A proposed rule that would give banks new flexibility when working to comply with anti-redlining laws was approved for comment by the board of the federal insurer of bank deposits Thursday.
On a split vote (with Board Member Martin Gruenberg objecting), the board agreed to release the proposed overhaul of rules implementing the 1977 Community Reinvestment Act (CRA), imposed on banks that year for a track record of taking deposits from – by not making loans to – largely low- to moderate-income communities (LMIs).
The Office of the Comptroller of the Currency (OCC) issued its own proposal, similar to the FDIC’s, for national banks, also on Thursday.

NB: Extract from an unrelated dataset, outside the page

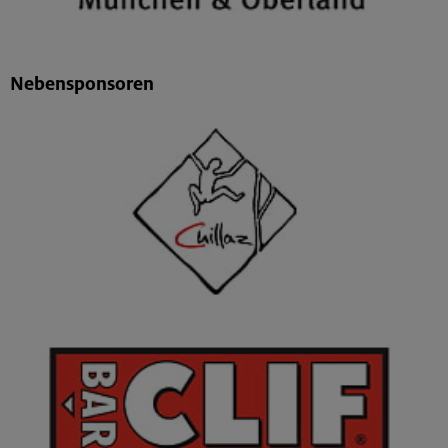
Nebensponsoren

The proposal issued by the FDIC would create more descriptive and expansive criteria for the types of activities that qualify for CRA credit, the FDIC said. First, the proposal would provide “defined criteria” that identify the types of activities that meet the credit needs of banks’ communities and, thus, can be considered qualifying activities. “These criteria would both encompass the many activities that currently qualify for CRA consideration and include additional activities that meet the credit needs of banks’ communities, such as expanding credit to areas considered distressed or underserved and ‘Indian country,’” the agency said.
According to the FDIC, the proposed criteria would include retail loans provided to an LMI individual, a small business, or a small farm, loans in Indian country regardless of the income of the consumer, and small loans to a business or farm located in an LMI census tract. The proposal would also list community development activities that provide funding or services to an expansive range of projects and entities. “Examples include adding Community Development Financial Institutions to the CRA credited ventures currently undertaken with minority- and women-owned depository institutions and low-income credit unions, as long as the activity helps the credit needs of the communities where those institutions are chartered,” the agency said.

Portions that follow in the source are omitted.